Approximate phosphorus production potentials of 130 [kt a−1] and 1300 [kt a−1] from concentrated urban and livestock areas respectively are determined for continental Africa. The phosphorus demand for optimal, water restricted yield in Africa for the six major crops is approximately 1 [mt a−1], which equals 12 % of the global crop demand. Continental wide struvite precipitation from major urban population centres can theoretically then satisfy a maximum of 13 % of the agricultural demand for these crops. The Lake Victoria and South African regions show a higher than average density of fluxes in sustainable trade. The first areas to offer competitive sustainable phosphorus lie in these regions, entering the market around prices of 600 [USD t−1] P. The African market in recoverables, i.e. recycled phosphorus, expands further at 800 [USD t−1], and continues to grow in smaller amounts at higher prices.

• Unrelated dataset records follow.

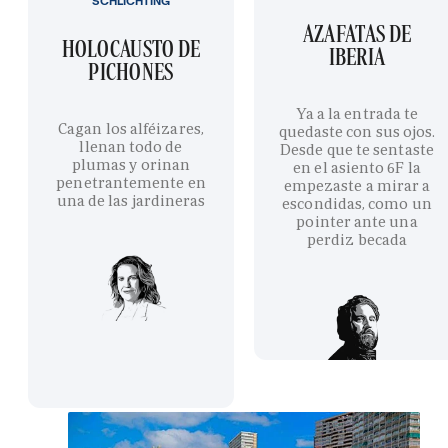
SCHLICHTING
AZAFATAS DE
HOLOCAUSTO DE
IBERIA
PICHONES
Ya a la entrada te
Cagan los alféizares,
quedaste con sus ojos.
llenan todo de
Desde que te sentaste
plumas y orinan
en el asiento 6F la
penetrantemente en
empezaste a mirar a
una de las jardineras
escondidas, como un
pointer ante una
perdiz becada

The model offers a simple framework for network assessment of optimal global phosphorus trade and maximum phosphorus potentials. Provided it is at global scale and that we have only discussed outcome relevant for Africa, however, the study is also superimposed with many generalisations and assumptions that introduce many side notes to its validation. Inaccuracies in assessing the urban and livestock production potentials due to generalization of throughput figures, the inconsideration for trans-Atlantic trade, the as-the-crow-flies distance method, assumptions of free trade, as well as the cost equation assuming land transport costs per kilometre – disregarding cheaper costs for shipping – all possibly contribute to an over approximation of the market prices.

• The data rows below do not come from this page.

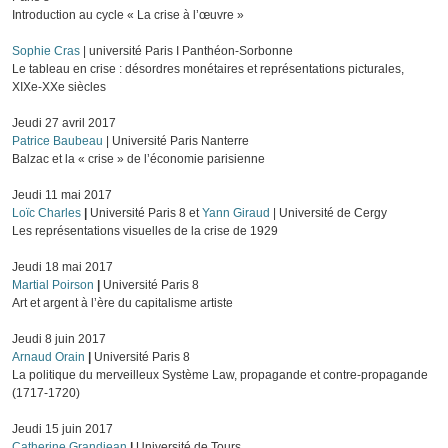
Introduction au cycle « La crise à l’œuvre »
Sophie Cras
| université Paris I Panthéon-Sorbonne
Le tableau en crise : désordres monétaires et représentations picturales,
XIXe-XXe siècles
Jeudi 27 avril 2017
Patrice Baubeau
| Université Paris Nanterre
Balzac et la « crise » de l’économie parisienne
Jeudi 11 mai 2017
Loïc Charles
|
Université Paris 8 et
Yann Giraud
| Université de Cergy
Les représentations visuelles de la crise de 1929
Jeudi 18 mai 2017
Martial Poirson
|
Université Paris 8
Art et argent à l’ère du capitalisme artiste
Jeudi 8 juin 2017
Arnaud Orain
|
Université Paris 8
La politique du merveilleux Système Law, propagande et contre-propagande
(1717-1720)
Jeudi 15 juin 2017
Catherine Grandjean
|
Université de Tours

Sustainable products become more competitive with higher market prices for phosphorus. Higher market prices are created as the price of fuel rises, mine exploitation costs increase and total supply decreases. Sustainable sources already have a potential to be competitive in South Africa, the Victoria Lake region and Nigeria given the close proximity of production and demand nodes of significant supply and demands, and their relative distance from the world's largest phosphate mines. The introduction of recovered products to the market will result in: (1) an increase in access to fertilisers within Africa and elsewhere, (2) lower phosphorus cost, (3) cause for a significant reduction in transport associated emissions, (4) stimulate the treatment of wastewater, and (5) contribute to improving food security.
This study's produced datasets are no longer available with the updating of the model. The complete and updated datasets are available from the corresponding author on request.
The authors declare that they have no conflict of interest.
This article is part of the special issue “Water security and the food–water–energy nexus: drivers, responses and feedbacks at local to
global scales”. It is a result of the IAHS Scientific Assembly 2017, Port Elizabeth, South Africa, 10–14 July 2017.